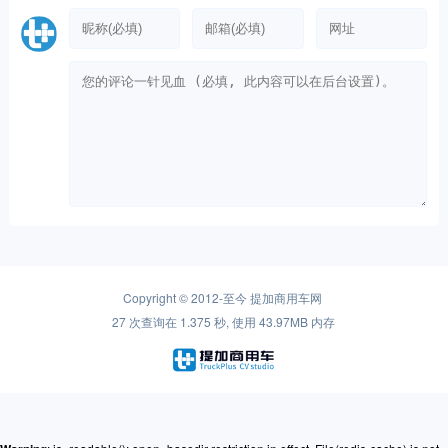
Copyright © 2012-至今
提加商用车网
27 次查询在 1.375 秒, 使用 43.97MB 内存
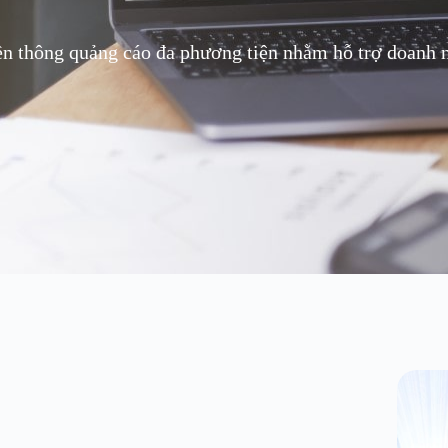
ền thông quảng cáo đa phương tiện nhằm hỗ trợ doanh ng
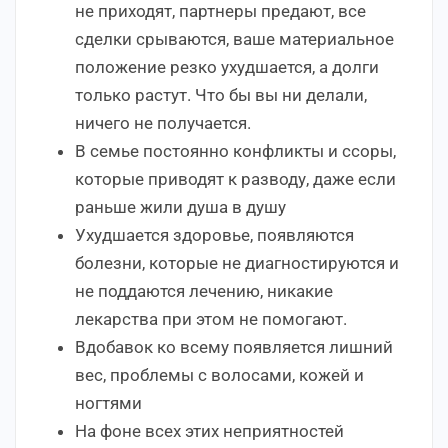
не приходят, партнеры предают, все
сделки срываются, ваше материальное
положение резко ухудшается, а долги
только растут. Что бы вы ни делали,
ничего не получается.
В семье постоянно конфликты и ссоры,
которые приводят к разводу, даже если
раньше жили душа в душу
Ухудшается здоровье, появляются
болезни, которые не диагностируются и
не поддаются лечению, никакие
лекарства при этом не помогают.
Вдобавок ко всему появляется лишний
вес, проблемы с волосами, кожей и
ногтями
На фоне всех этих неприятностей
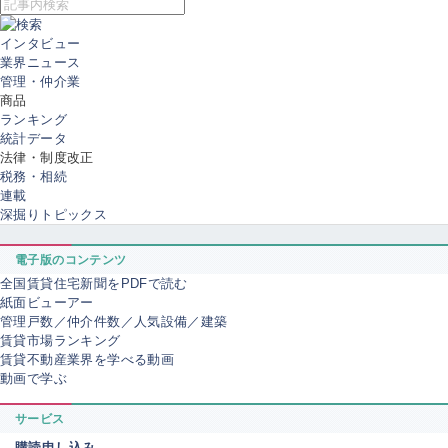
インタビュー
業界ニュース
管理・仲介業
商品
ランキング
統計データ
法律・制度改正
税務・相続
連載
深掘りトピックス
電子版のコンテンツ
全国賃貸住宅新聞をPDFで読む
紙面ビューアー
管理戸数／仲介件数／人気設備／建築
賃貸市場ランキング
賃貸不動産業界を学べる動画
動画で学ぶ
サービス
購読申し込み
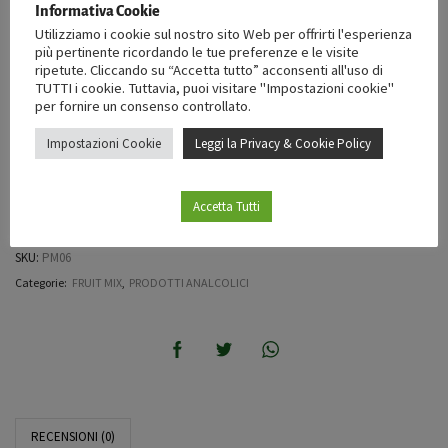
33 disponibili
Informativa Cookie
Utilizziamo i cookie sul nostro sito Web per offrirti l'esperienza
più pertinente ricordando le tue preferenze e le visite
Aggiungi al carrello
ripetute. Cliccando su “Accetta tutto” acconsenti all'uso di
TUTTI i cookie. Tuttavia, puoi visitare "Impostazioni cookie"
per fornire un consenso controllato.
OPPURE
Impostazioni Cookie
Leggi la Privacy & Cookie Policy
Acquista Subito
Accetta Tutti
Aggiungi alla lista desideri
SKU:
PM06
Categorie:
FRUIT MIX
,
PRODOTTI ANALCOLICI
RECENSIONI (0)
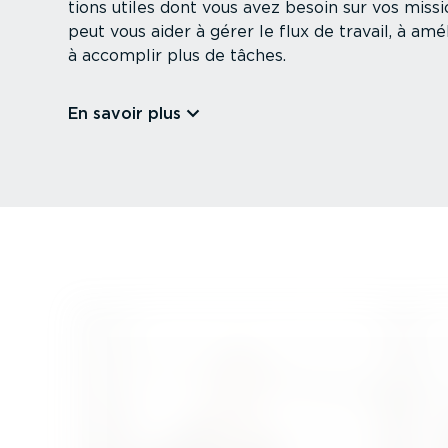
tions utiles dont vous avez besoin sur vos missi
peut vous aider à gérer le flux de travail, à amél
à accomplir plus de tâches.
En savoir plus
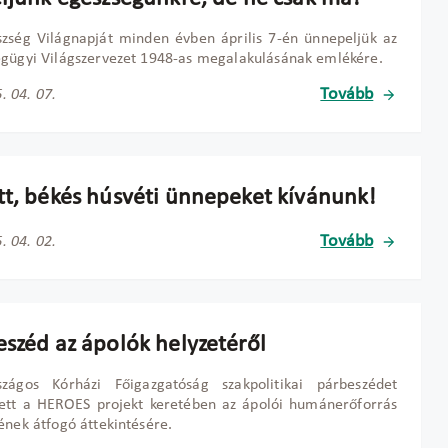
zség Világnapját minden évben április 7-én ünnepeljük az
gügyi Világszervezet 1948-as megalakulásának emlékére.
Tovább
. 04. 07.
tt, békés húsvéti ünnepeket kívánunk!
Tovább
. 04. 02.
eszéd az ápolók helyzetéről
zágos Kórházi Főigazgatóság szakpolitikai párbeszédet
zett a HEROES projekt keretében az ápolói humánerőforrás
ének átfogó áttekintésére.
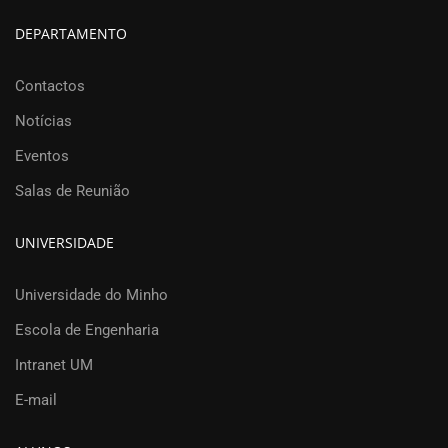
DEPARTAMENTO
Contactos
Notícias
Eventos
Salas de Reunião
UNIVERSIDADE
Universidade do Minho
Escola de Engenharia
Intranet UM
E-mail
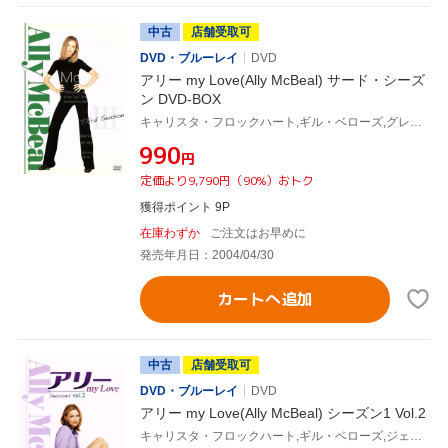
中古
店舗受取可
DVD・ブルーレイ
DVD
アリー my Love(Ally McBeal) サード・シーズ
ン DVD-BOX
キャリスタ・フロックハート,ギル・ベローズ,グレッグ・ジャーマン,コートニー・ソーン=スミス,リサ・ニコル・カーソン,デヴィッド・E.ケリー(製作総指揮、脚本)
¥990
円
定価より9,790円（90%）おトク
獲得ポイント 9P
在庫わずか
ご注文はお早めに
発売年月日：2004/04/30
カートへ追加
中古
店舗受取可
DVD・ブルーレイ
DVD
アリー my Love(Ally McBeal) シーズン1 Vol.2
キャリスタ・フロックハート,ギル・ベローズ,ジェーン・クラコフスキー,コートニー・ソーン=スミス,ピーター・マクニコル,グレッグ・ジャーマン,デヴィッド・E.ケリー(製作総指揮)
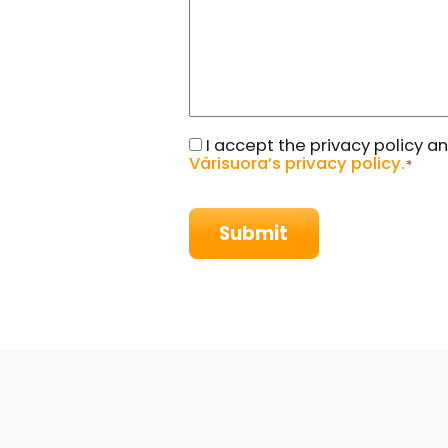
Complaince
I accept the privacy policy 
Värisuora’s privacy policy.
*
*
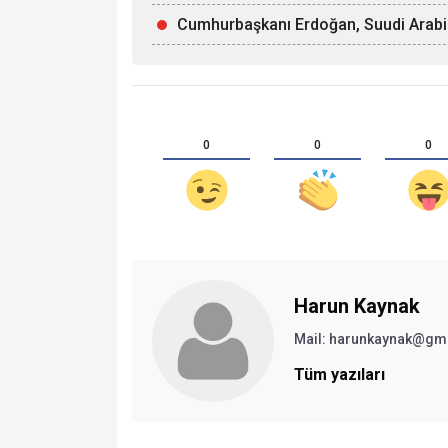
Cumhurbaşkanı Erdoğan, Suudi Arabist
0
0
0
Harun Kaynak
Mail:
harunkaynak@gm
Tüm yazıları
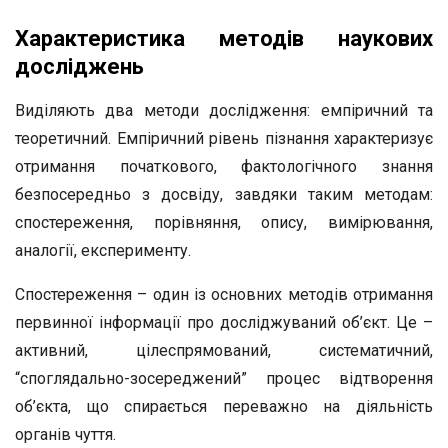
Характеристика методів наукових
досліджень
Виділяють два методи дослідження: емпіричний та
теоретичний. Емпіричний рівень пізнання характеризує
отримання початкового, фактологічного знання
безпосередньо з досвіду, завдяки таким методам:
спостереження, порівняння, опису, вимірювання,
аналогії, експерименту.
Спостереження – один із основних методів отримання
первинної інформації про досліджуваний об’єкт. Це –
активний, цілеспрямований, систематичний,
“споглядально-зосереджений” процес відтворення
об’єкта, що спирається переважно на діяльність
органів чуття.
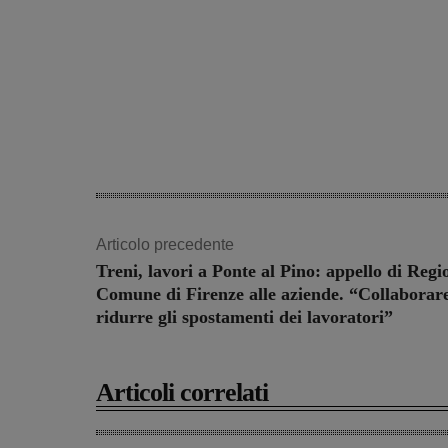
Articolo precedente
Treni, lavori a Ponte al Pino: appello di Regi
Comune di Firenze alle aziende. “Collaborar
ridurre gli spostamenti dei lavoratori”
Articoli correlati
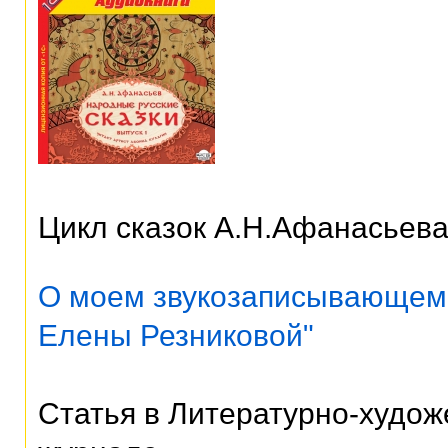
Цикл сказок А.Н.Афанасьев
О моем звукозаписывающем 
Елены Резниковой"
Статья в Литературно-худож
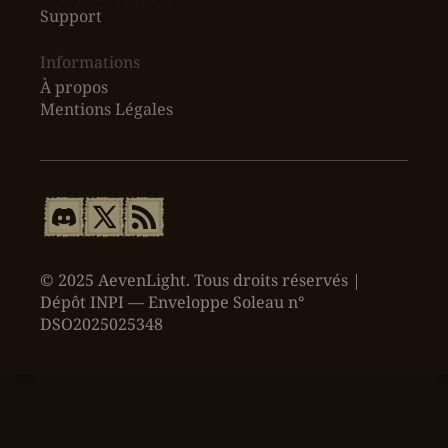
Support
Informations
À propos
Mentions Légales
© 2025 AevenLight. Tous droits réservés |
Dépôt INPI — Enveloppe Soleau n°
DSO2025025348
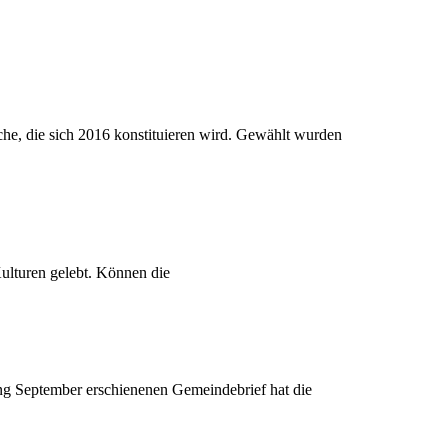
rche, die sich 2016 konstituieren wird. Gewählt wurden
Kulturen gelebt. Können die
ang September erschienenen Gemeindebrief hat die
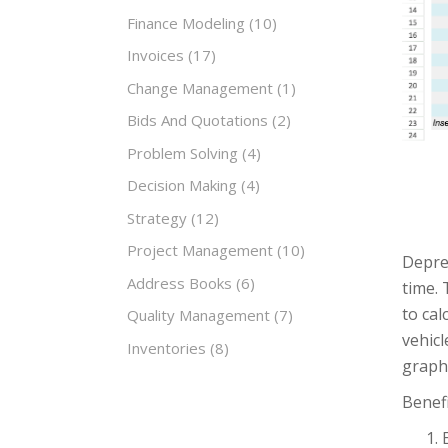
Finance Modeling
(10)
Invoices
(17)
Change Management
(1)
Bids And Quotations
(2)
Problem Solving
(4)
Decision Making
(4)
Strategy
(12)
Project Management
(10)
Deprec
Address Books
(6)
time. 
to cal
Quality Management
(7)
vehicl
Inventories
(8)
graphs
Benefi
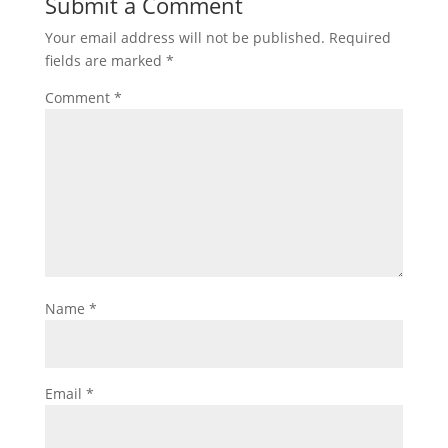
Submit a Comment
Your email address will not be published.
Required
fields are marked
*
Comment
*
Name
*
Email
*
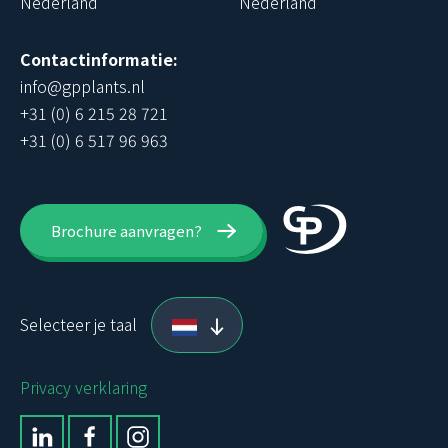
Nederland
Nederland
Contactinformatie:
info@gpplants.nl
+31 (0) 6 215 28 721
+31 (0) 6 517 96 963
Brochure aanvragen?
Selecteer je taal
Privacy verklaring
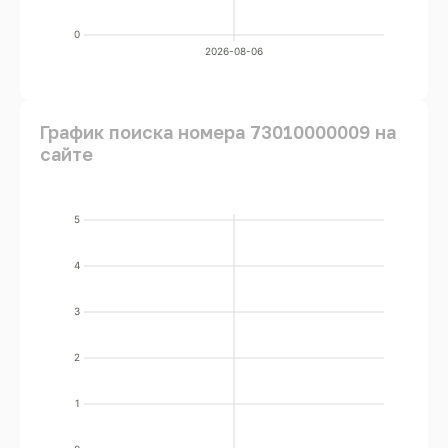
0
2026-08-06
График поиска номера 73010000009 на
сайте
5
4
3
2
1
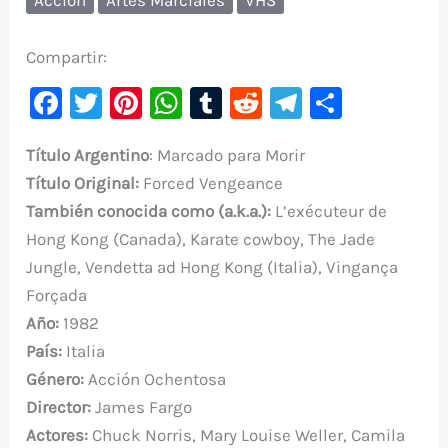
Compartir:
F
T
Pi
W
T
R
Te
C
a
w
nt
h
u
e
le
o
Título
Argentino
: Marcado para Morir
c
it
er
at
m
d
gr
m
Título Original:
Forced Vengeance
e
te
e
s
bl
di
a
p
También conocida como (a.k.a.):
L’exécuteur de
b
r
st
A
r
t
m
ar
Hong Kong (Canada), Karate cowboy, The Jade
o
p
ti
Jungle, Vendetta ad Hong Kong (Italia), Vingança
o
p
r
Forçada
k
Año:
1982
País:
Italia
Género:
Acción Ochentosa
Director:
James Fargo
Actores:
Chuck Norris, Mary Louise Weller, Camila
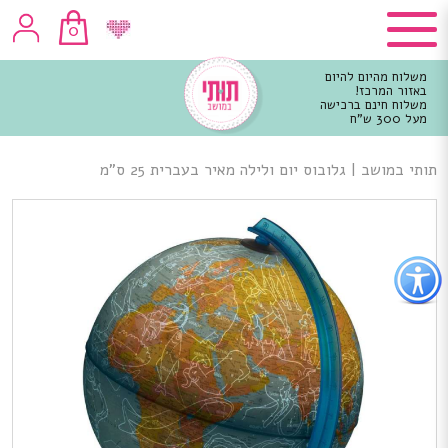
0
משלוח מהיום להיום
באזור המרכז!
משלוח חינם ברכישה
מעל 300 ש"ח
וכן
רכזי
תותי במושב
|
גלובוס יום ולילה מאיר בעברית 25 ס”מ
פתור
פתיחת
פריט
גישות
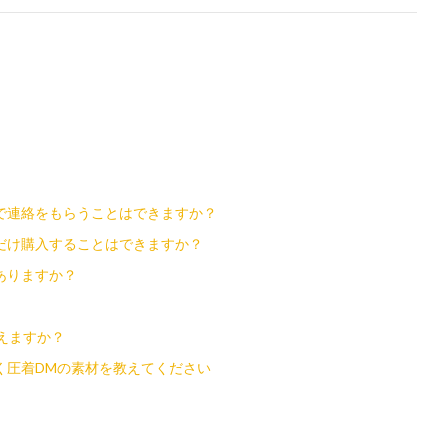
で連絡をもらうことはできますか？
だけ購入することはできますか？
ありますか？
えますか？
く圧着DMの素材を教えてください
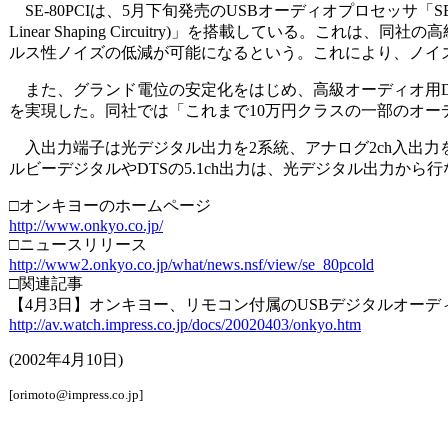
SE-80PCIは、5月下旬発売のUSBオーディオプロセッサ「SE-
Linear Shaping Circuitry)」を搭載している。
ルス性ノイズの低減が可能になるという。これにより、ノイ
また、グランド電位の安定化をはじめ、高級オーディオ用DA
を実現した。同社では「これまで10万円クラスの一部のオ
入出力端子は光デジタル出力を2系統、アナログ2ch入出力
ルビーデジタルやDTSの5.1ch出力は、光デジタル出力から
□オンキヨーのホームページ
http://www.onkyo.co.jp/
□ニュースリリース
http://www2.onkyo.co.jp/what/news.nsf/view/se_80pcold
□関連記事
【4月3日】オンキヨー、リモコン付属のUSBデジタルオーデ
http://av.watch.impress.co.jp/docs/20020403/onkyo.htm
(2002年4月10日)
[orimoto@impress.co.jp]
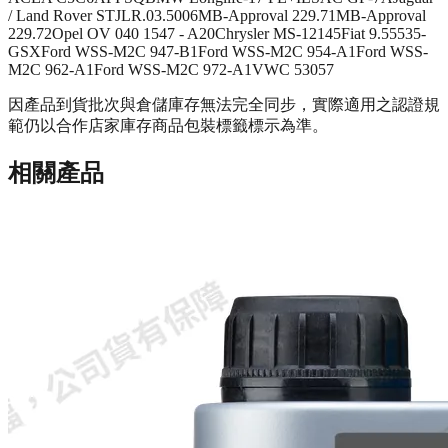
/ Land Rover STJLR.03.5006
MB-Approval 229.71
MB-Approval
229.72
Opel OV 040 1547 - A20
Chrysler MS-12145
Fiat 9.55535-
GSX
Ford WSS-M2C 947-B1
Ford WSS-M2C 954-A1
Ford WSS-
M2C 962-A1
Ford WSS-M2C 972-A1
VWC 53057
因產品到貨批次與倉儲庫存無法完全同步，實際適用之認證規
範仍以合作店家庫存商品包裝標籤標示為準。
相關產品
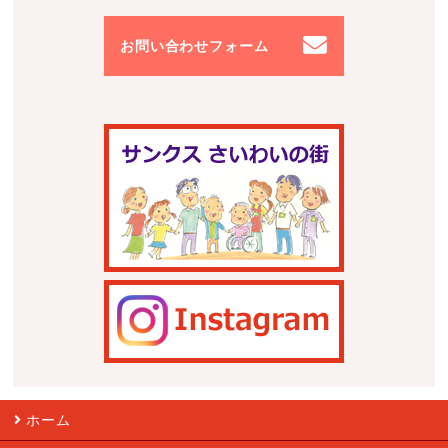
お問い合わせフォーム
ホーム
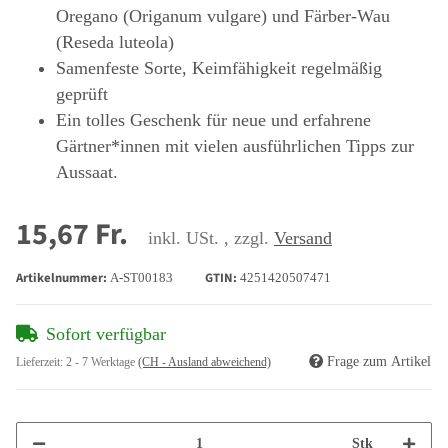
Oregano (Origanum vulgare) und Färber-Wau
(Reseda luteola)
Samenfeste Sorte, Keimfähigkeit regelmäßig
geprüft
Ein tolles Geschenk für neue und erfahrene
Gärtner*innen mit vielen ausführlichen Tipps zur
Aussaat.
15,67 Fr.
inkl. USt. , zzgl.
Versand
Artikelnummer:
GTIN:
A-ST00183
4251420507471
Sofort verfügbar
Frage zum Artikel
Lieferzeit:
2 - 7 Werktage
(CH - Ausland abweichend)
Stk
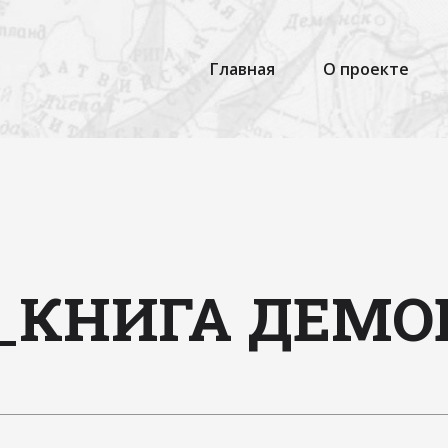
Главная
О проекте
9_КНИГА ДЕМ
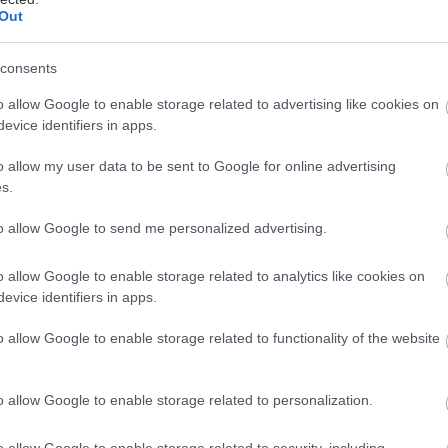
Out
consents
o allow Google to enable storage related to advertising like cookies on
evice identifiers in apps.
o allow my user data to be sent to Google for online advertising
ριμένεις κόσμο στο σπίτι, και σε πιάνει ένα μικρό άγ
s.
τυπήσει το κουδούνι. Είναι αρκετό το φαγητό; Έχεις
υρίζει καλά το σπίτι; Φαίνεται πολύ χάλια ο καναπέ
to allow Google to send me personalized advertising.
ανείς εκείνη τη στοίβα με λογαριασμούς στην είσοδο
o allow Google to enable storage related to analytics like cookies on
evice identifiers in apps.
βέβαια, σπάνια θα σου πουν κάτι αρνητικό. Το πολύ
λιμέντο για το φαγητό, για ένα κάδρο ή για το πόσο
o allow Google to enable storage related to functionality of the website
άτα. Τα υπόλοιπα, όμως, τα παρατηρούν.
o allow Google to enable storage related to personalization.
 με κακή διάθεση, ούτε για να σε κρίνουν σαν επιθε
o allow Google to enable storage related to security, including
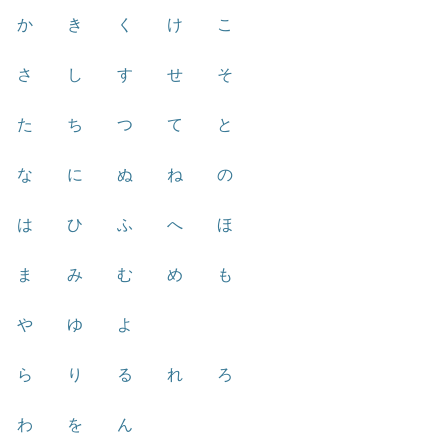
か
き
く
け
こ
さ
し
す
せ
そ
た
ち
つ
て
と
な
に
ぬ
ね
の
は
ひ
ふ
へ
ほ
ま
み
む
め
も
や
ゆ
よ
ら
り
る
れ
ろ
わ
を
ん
◆ ◆ ◆
• **PROBLEM STATEMENT**
Where does the string "Aggiungi" occur in the data above? Copy every line that holds it.

• **REPLY**
Aggiungi al carrello
Aggiungi alla lista desideri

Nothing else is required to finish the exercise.